Und selbst wenn die Stadt zusätzlich zu der bereits im Haushalt reservierten Million noch eine weitere als Kredit für die Fußgängerzone aufnehmen müsse, gehe die Rechnung der CDU nicht auf. Denn die dafür fälligen Zinsen samt Tilgung beliefen sich bei einer Laufzeit von 30 Jahren sich auf jährlich rund 50 000 Euro. Den gleichen Betrag müsse die Stadt heute schon in die dringlichsten Reparaturen am alten Pflaster stecken. Unterm Strich bliebe bei dem Antrag der CDU also nur der Verlust von zwei Millionen EU-Fördergeldern und des vom Landkreis zugesagte Zuschusses in Höhe von 600 000 Euro. Lippmanns Fazit: Der Antrag der CDU laufe auf „eine bewusste Schädigung der Stadt“ hinaus. Warum man schon ausgegebenes Geld „in den Schonstein schreiben“, auf 2,6 Millionen Euro und ein „ein Auftragsvolumen von fünf Millionen Euro für unseren Wirtschaftsraum verzichten sollen“ – auf diese Fragen gebe die CDU keine Antwort, warf auch SPD-Fraktionschef Uwe Schoormann den Christdemokraten vor. Und die Frontfrau der Grünen, Ursula Wehrmann, vermochte nicht zu verstehen, „warum sich die CDU jetzt aus der Verantwortung stehlen will“, nachdem sie das Projekt Fußgängerzone „jahrelang mit vorangetrieben hat“.

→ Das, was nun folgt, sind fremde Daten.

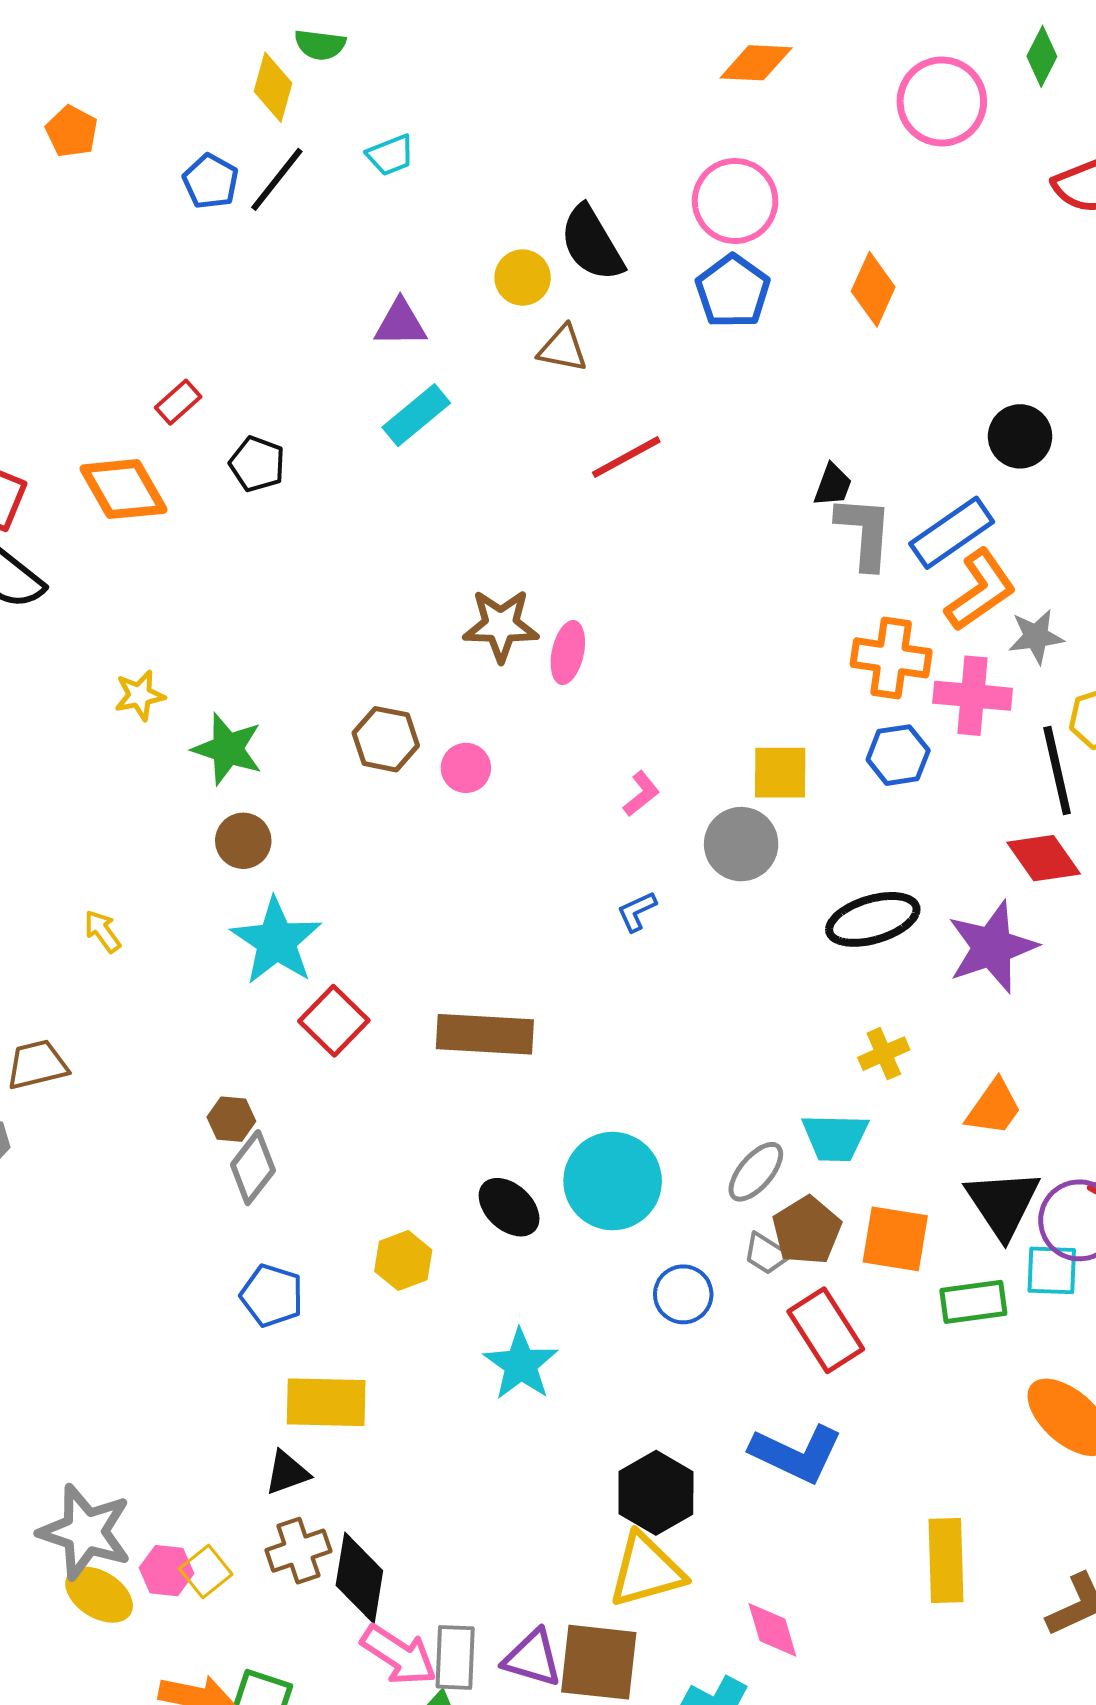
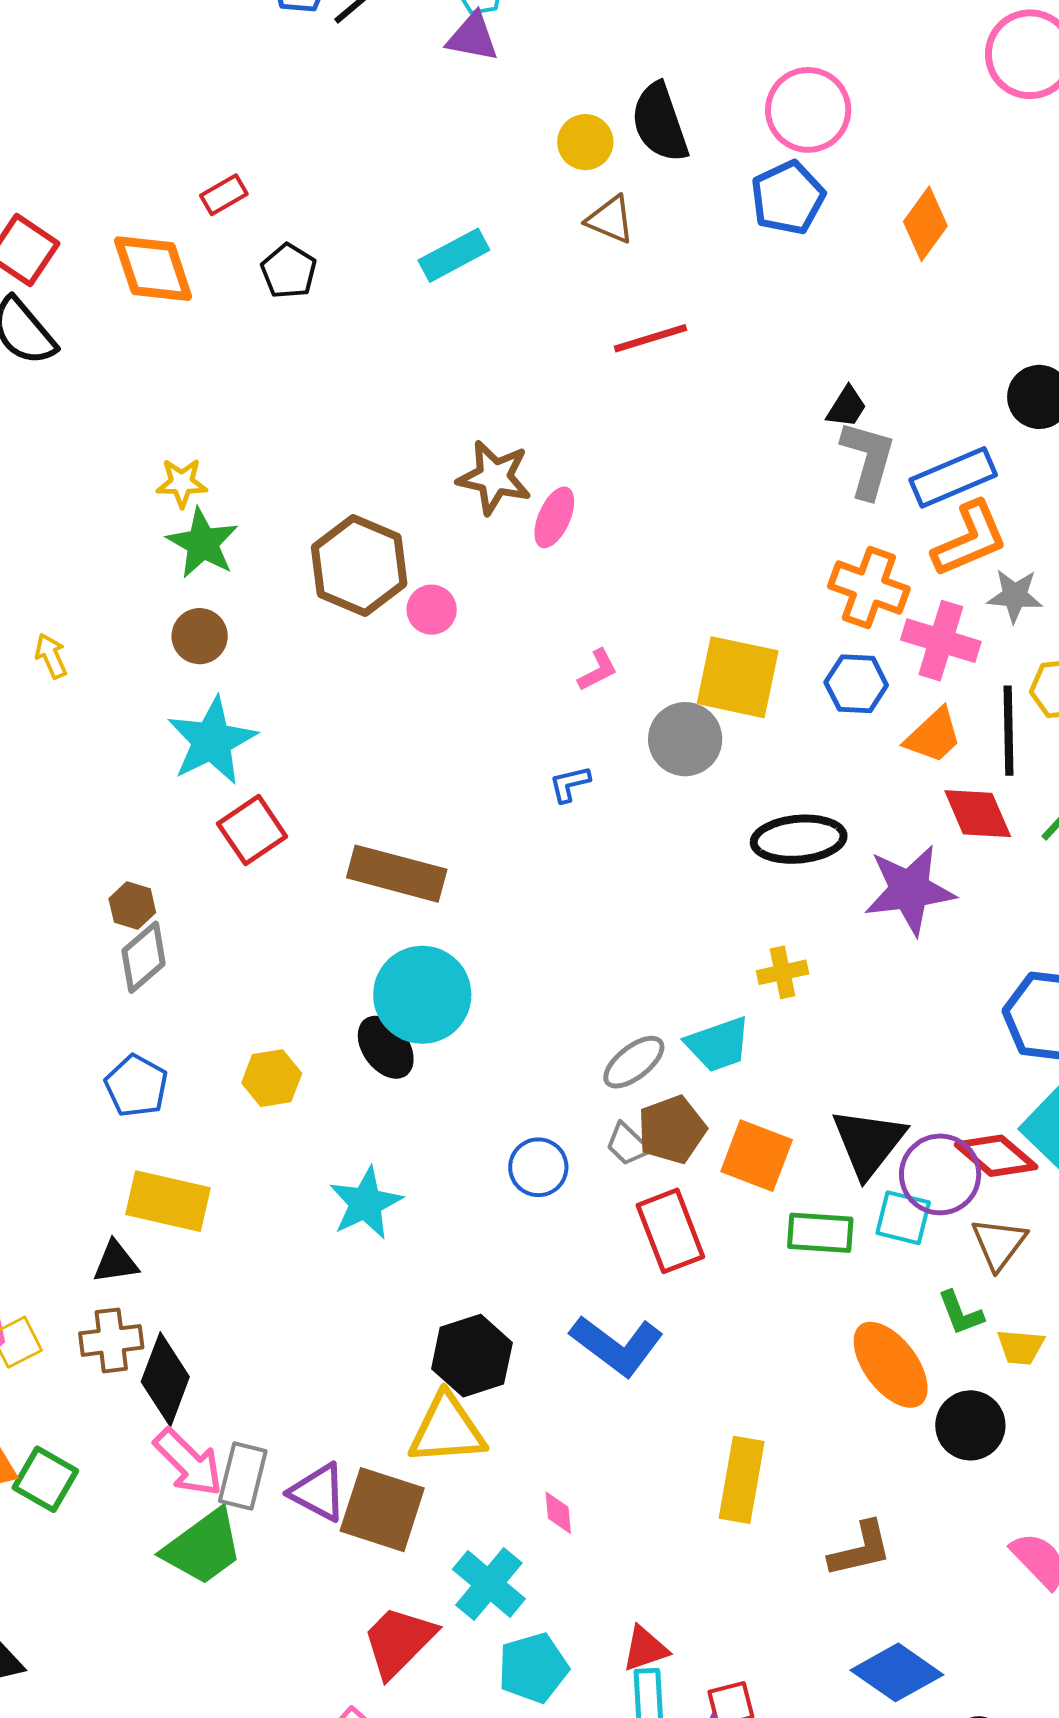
purple triangle: (400, 323) -> (473, 37), moved
yellow star: (140, 695) -> (182, 483), moved
brown hexagon: (386, 739) -> (359, 566), size x1.5
yellow square: (780, 773) -> (738, 677), size x1.4
yellow arrow: (102, 931) -> (51, 656), moved
orange trapezoid: (994, 1108) -> (933, 736), moved
cyan trapezoid: (835, 1137) -> (718, 1044), turned -32
cyan circle: (613, 1181) -> (422, 995), moved
pink diamond: (772, 1630) -> (558, 1513), size x0.7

Auch für den Fraktionsvorsitzenden der Bürgerliste, Fritz Rieger, war es nicht nachvollziehbar, dass die Union „auf Investitionen verzichten will, für die es hohe Zuschüsse gibt“. Sein Parteikollege Albrecht Garbe erteilte dem Antrag der Christdemokraten ebenfalls eine Absage: allerdings mit der merkwürdigen Begründung, die Bürgerliste wolle zwar eine Erneuerung der Fußgängerzone, hoffe jedoch noch auf „Verbesserungen“ am Konzept und glaube doch gleichzeitig, die Verantwortlichen „kriegen das nicht hin“.

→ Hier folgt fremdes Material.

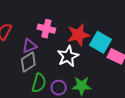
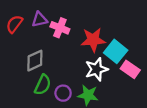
purple triangle: (29, 46) -> (40, 19), moved
white star: (68, 56) -> (96, 69), moved

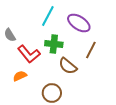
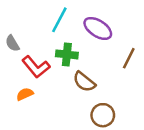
brown line: (91, 50) -> (129, 58), moved
brown circle: (52, 93) -> (103, 115), moved

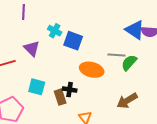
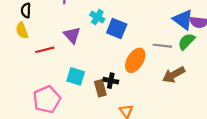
green semicircle: (129, 63) -> (186, 41), moved
orange ellipse: (92, 70) -> (135, 60), turned -75
brown arrow: (127, 101) -> (174, 75), moved

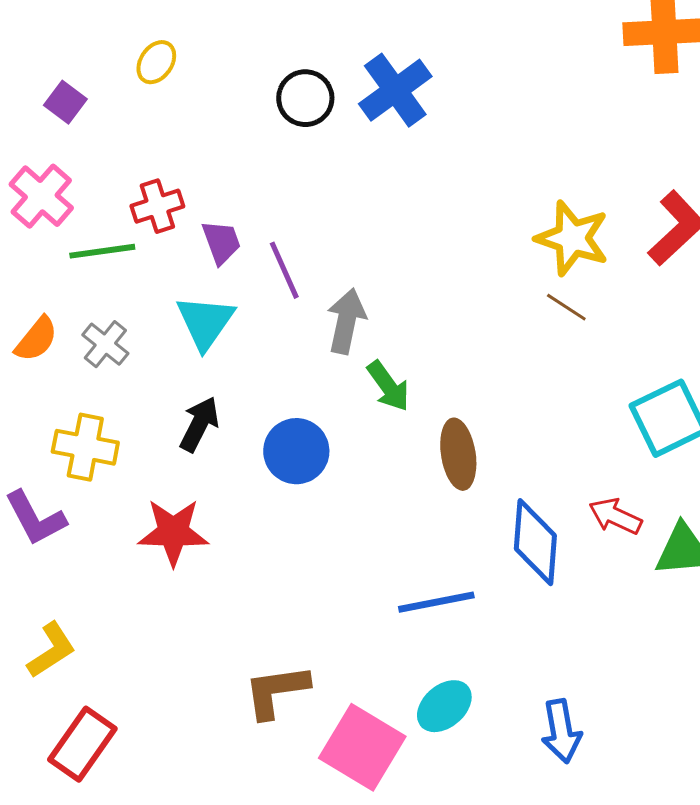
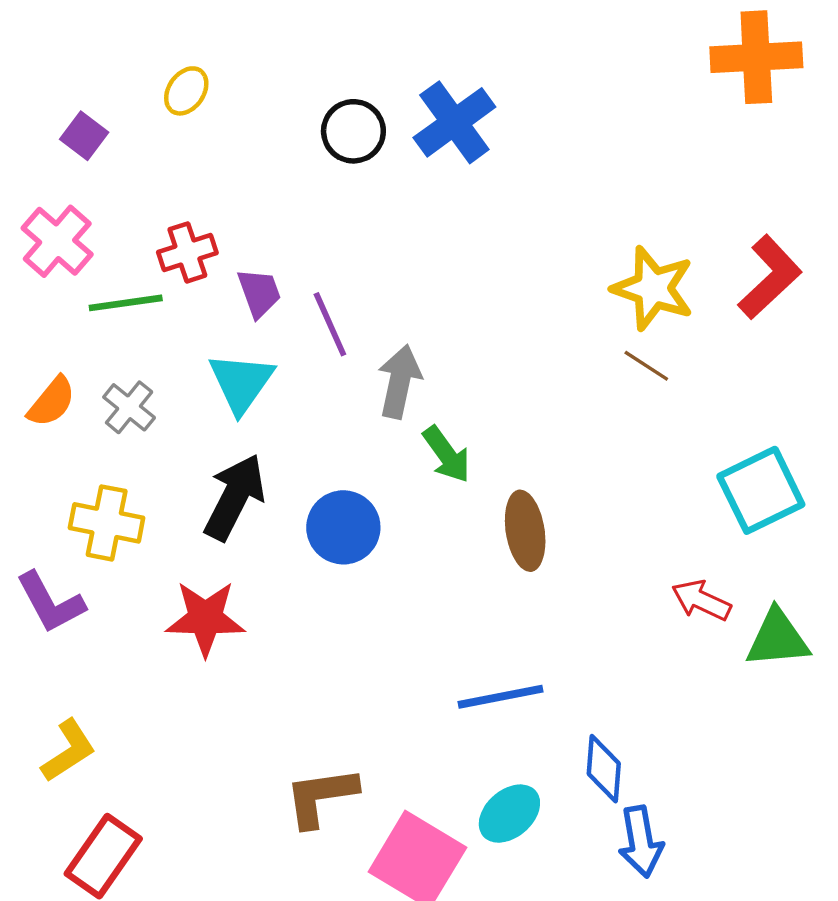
black arrow: (199, 424) -> (235, 497), size x1.4
blue diamond: (535, 542) -> (604, 769), moved, size x0.7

Dass sich Claudio Griese in seiner Funktion als Kreistagsabgeordneter kürzlich gegen den vom Landkreis zugesagten Zuschuss ausgesprochen hat, brachte vor allem Volker Brockmann (SPD) in Rage: „Erst hat die CDU die Fußgängerzone mitgetragen, sich dann in die Büsche geschlagen und jetzt entpuppt sie sich auch noch als Heckenschütze“. Bürgermeister und Sozialdemokrat Herbert Rohde nannte es „eine schäbige Art und Weise, wie Griese im Kreistag gegen die Interessen der Stadt agiert“ habe. Nicht nur seine Fraktionskollegin Christa Bruns zog daraus den Schluss, „dass in Zukunft kein Verlass mehr ist auf die zweitgrößte Fraktion im Rat der Stadt Hameln“.